У огорода она остановилась, заметив неподалеку от колодца нескольких человек. Мать, мать Нинки, тетя Рая, дядя Андрей, Сережа, И дядя Егор. Тетя Рая частенько заходила в гости и приносила с фермы молоко, ее Любка уважала. У дяди Егора и тети Зины, которая работала заведующей в детском саду, не было детей. Они, конечно, любили Нинку и Ленку, но иногда болтали о том о сем и с нею. Они жили через три дома. Любка обрадовалась, при дяде Егоре мать, наверное, бить ее не будет. И Сережик, он уже учился в седьмом классе, ослушаться его, Любка не смела. Он тоже за нее заступался. Но дойдя до черемухи, которая закрывала ее от их взгляда, Любка сразу почувствовала надвигающуюся грозу. Лица у всех были озабоченными.
Она села под черемуху, не решаясь обнаружить себя. Мать держала в руках вицу.
— Вот где ее черти носят?! — услышала она голос матери. — Любка! Любка! — закричала она.
— Тина, — строго произнес дядя Егор, — не пугай ты ребенка еще больше… Нормальная девка у тебя, даром что больная. Церебральный паралич у нее, не лечится, но живут с ним.
— У хороших людей не болеют, — мать махнула рукой. — Умерла бы, дак ведь не умирает! Башки-то совсем нет. Ох, придет она домой! — в сердцах бросила она.
Любка мелко затряслась, уж какое-какое, а такое обещание она обязательно выполнит!
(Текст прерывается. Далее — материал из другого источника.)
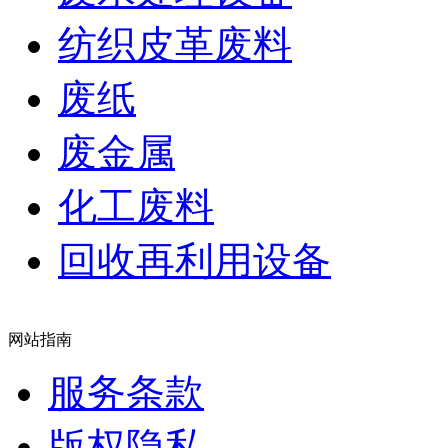
纺织皮革废料
废纸
废金属
化工废料
回收再利用设备
网站指南
服务条款
版权隐私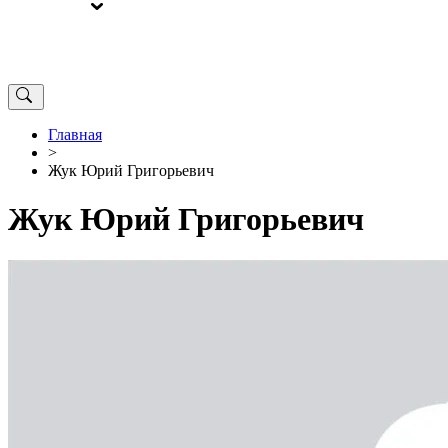
ВЫБОРЫ
ОТ РЕДАКЦИИ
Главная
>
Жук Юрий Григорьевич
Жук Юрий Григорьевич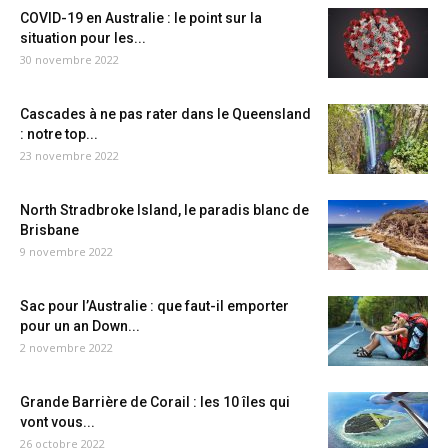
COVID-19 en Australie : le point sur la
situation pour les...
30 novembre 2022
Cascades à ne pas rater dans le Queensland
: notre top...
23 novembre 2022
North Stradbroke Island, le paradis blanc de
Brisbane
9 novembre 2022
Sac pour l’Australie : que faut-il emporter
pour un an Down...
2 novembre 2022
Grande Barrière de Corail : les 10 îles qui
vont vous...
26 octobre 2022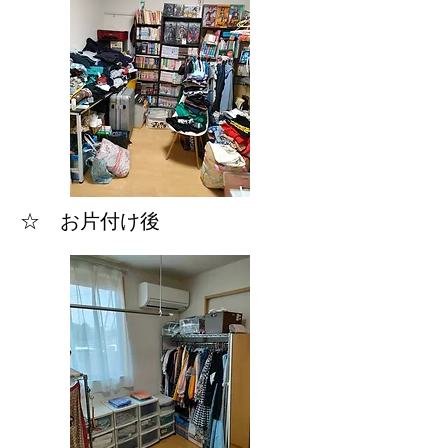
☆ お片付け後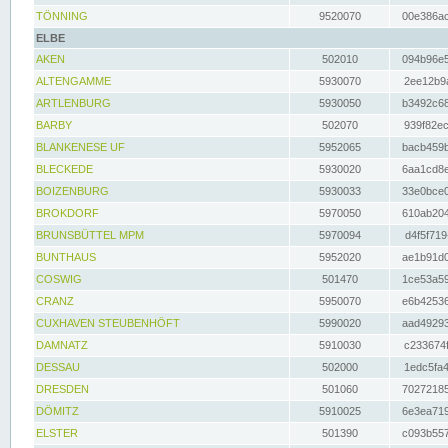
TÖNNING
9520070
00e386ac
ELBE
AKEN
502010
094b96e5
ALTENGAMME
5930070
2ee12b9a
ARTLENBURG
5930050
b3492c68
BARBY
502070
939f82ec
BLANKENESE UF
5952065
bacb459b
BLECKEDE
5930020
6aa1cd8e
BOIZENBURG
5930033
33e0bce0
BROKDORF
5970050
610ab204
BRUNSBÜTTEL MPM
5970094
d4f5f719
BUNTHAUS
5952020
ae1b91d0
COSWIG
501470
1ce53a59
CRANZ
5950070
e6b42536
CUXHAVEN STEUBENHÖFT
5990020
aad49293
DAMNATZ
5910030
c233674f
DESSAU
502000
1edc5fa4
DRESDEN
501060
70272185
DÖMITZ
5910025
6e3ea719
ELSTER
501390
c093b557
— Кончай ты! Откуда здоровье, если колотишь ее каждый день? Если у тебя жизнь не задалась, девке-то на что ее портишь? — поддержал дядю Егора дядя Андрей.
— Мы с Раей пойдем в эту сторону, а вы в эту… — предложил дядя Андрей. — Надо еще на пруду проверить. Если приступы, поди, утонула?
— Прячется где-то, чувствую я, — процедила Нинкина мать. — Надо бы, надо бы ремнем-то поучить! Нас всех учили, от этого здоровее ставали. Моя Нина никогда себе такое не позволит, я ее в строгости держу. Она и приберет, и помоет, и приду домой, а она: мама, мама, давай я тебя накормлю!
— Пойду я, дверь закрою… Изба у меня открытая осталась, — проговорила тетя Рая, с недовольным лицом взглянув на Нинкину мать, потом на мать, которая после слов Нинкиной матери с завистью вздохнула. — А про «утонуть», ты это даже не пугай раньше времени! — она повернулась к дяде Андрею. — Хорошо она, Тина, у тебя плавает! В прошлом году под снег уже на ферму идем с бабами, а она в пруду сидит… От воды пар, холодина, приказали ей вылазить, а она хохочет. Заплыла на середину, там, где омут, и ну давай нырять! Мы уж хотели мужиков на подмогу вызвать. Вот за это надо было… — согласилась тетя Рая.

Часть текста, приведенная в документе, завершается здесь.